*Description of the task*
Copy the data below exactly. Any pictures in it should be omitted.

*Records to process*
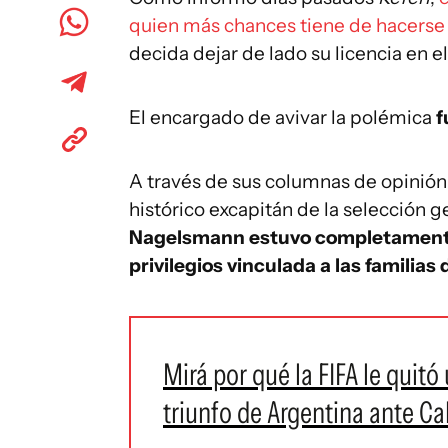
quien más chances tiene de hacerse
decida dejar de lado su licencia en el
El encargado de avivar la polémica
f
A través de sus columnas de opinión e
histórico excapitán de la selección
Nagelsmann estuvo completamente "
privilegios vinculada a las familias 
Mirá por qué la FIFA le quitó
triunfo de Argentina ante C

*Response box*
quien más chances tiene de hacerse
decida dejar de lado su licencia en el
El encargado de avivar la polémica
f
A través de sus columnas de opinión e
histórico excapitán de la selección
Nagelsmann estuvo completamente "
privilegios vinculada a las familias 
Mirá por qué la FIFA le quitó
triunfo de Argentina ante C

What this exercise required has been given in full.